Excerpted records:

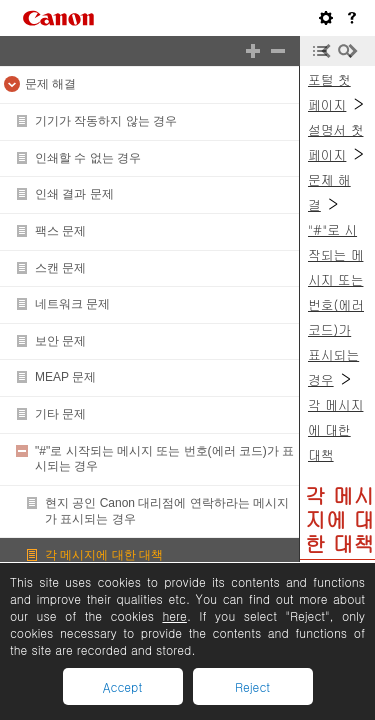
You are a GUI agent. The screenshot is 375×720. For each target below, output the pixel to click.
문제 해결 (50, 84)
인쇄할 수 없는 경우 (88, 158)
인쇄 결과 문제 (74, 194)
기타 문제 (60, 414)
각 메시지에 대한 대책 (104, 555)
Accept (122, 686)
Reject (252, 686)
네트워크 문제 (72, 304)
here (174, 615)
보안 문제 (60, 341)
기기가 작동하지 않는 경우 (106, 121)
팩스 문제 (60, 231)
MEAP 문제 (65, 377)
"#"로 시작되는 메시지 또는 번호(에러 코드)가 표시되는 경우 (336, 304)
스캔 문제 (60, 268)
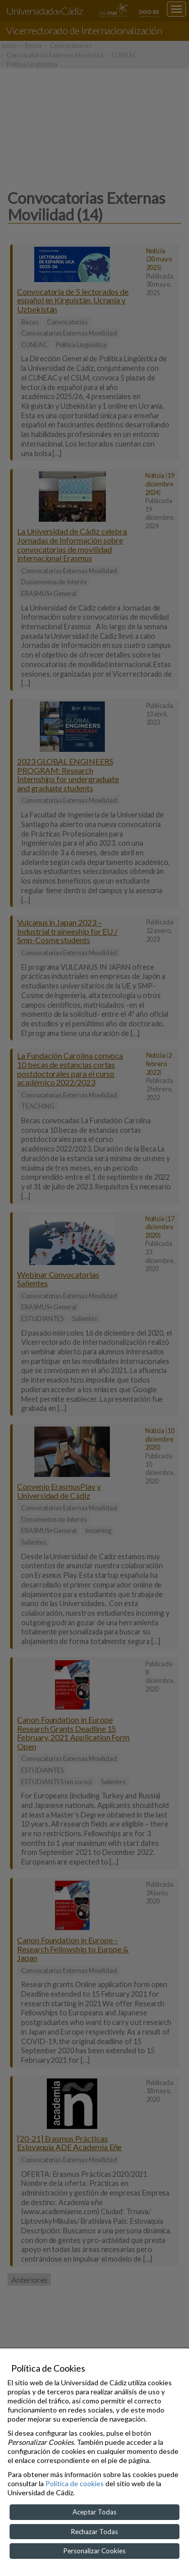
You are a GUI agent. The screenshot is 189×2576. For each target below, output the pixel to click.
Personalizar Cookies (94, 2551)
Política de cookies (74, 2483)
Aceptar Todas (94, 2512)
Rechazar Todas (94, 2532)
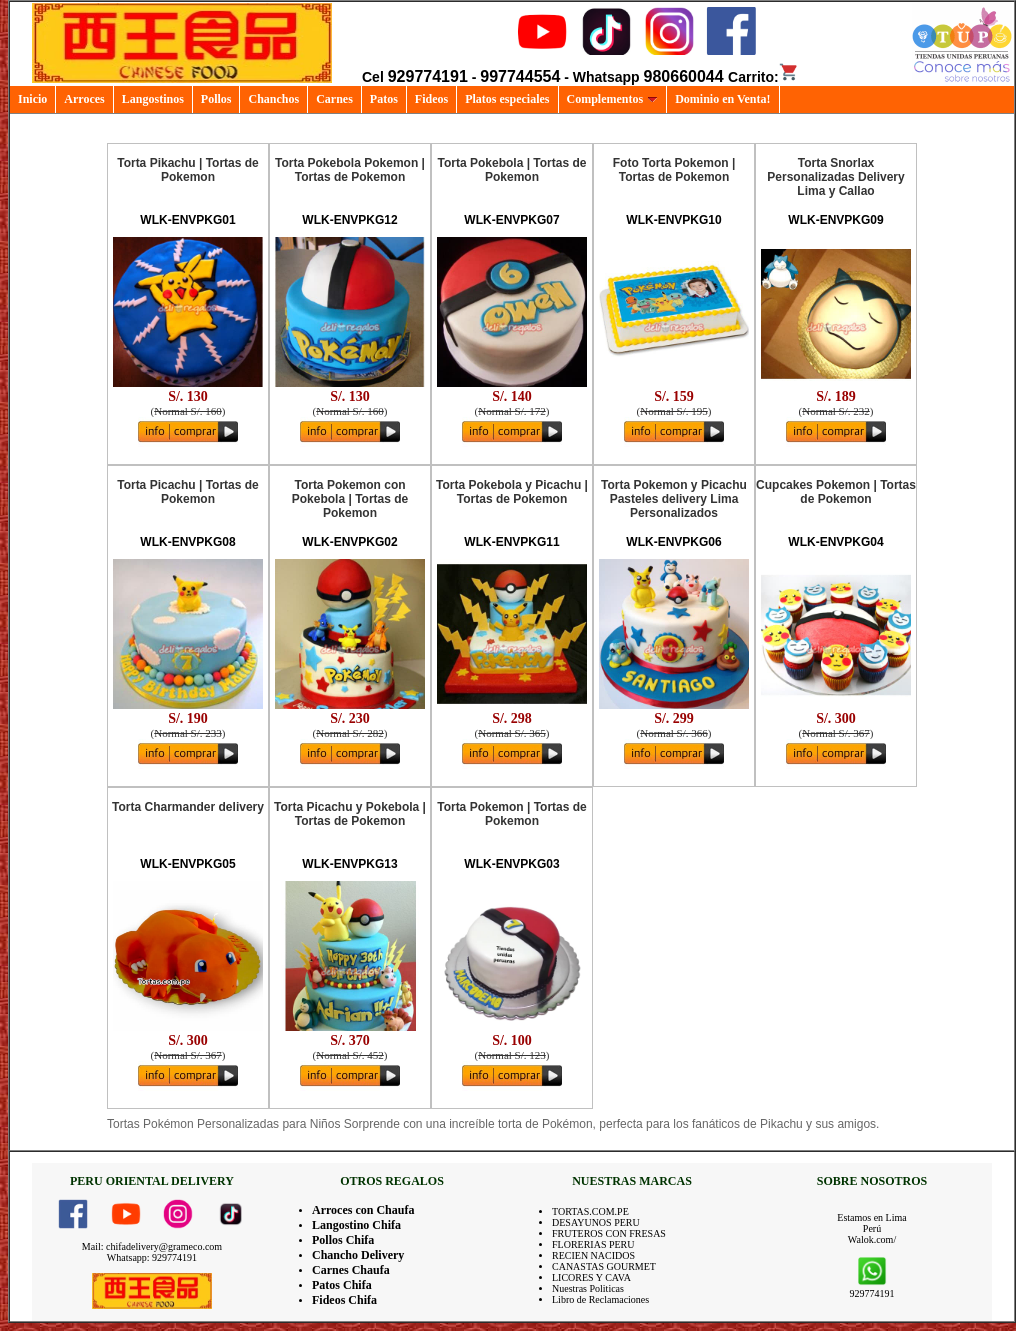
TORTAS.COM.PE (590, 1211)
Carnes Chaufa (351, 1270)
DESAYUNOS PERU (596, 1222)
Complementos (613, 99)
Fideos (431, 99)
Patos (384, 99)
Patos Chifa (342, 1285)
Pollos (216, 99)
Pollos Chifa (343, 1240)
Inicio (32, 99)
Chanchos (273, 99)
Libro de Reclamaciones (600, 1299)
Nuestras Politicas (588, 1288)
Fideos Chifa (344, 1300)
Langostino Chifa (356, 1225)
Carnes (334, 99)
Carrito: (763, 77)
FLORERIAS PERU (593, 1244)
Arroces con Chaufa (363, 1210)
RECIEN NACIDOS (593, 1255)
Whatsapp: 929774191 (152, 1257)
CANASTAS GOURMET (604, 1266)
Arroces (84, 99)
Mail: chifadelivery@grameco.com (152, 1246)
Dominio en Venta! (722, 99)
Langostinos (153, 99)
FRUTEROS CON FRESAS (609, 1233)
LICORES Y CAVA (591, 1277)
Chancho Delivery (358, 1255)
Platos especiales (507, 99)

==

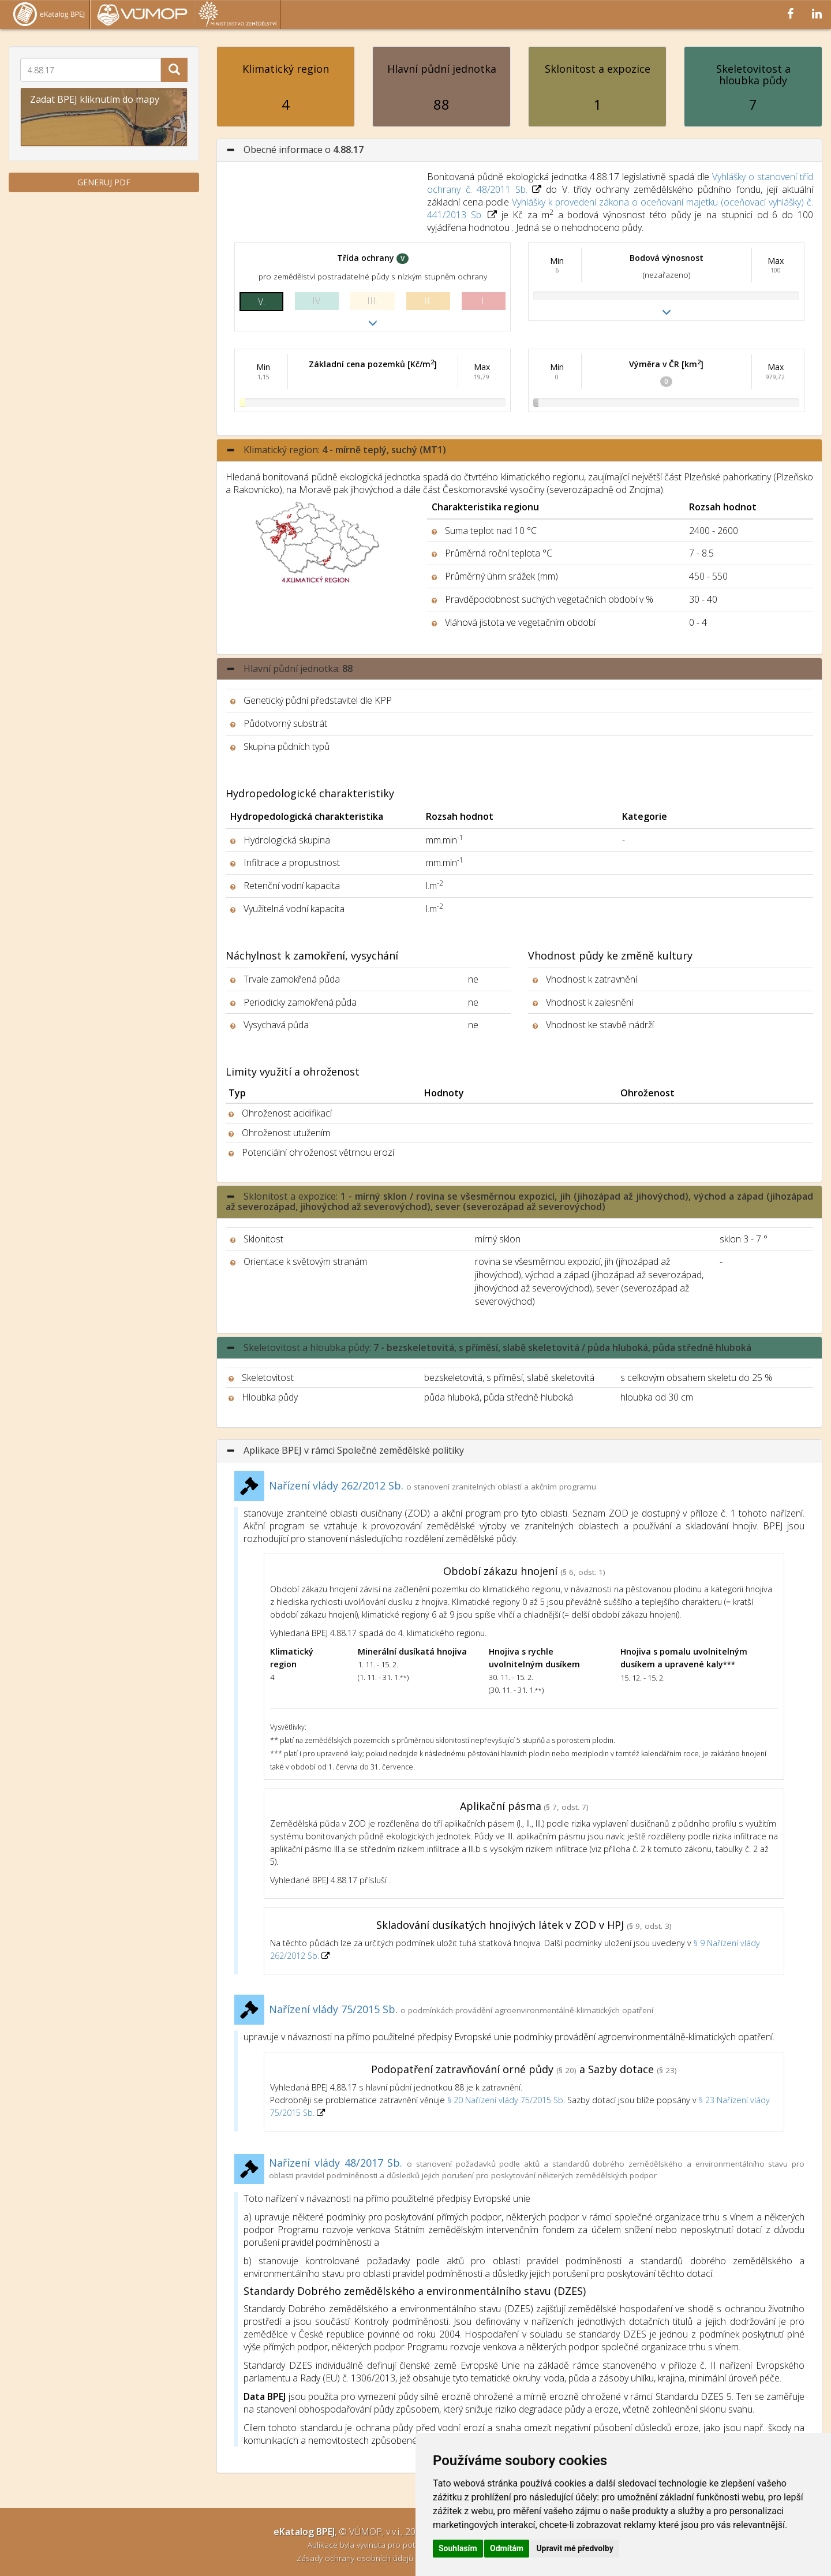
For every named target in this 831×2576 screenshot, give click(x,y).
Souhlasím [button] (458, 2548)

Aim of the exercise: Each line between the one holding "Reject (252, 686)" and the one holding "Chanchos (273, 99)", inclusive, should be copied exactly as it appears above, and pictures should be omitted.

Expected answer:
Reject (252, 686)
네트워크 문제 (72, 304)
here (174, 615)
보안 문제 (60, 341)
기기가 작동하지 않는 경우 (106, 121)
팩스 문제 (60, 231)
MEAP 문제 (65, 377)
"#"로 시작되는 메시지 또는 번호(에러 코드)가 표시되는 경우 (336, 304)
스캔 문제 (60, 268)
You are a GUI agent. The screenshot is 189×2576. For each target below, output the pixel to click.
Personalizar Cookies (94, 2551)
Política de cookies (74, 2483)
Aceptar Todas (94, 2512)
Rechazar Todas (94, 2532)
TORTAS.COM.PE (590, 1211)
Carnes Chaufa (351, 1270)
DESAYUNOS PERU (596, 1222)
Complementos (613, 99)
Fideos (431, 99)
Patos (384, 99)
Patos Chifa (342, 1285)
Pollos (216, 99)
Pollos Chifa (343, 1240)
Inicio (32, 99)
Chanchos (273, 99)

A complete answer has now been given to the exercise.